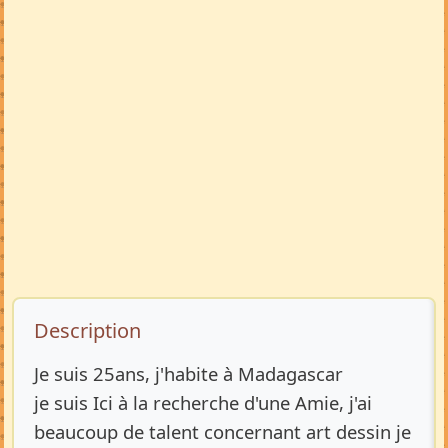
Description de l’annonce
Description
Je suis 25ans, j'habite à Madagascar
je suis Ici à la recherche d'une Amie, j'ai
beaucoup de talent concernant art dessin je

● Work to be completed: The only thing to give is how many lines of the listing include the word "suis".

● Output of the exercise: 2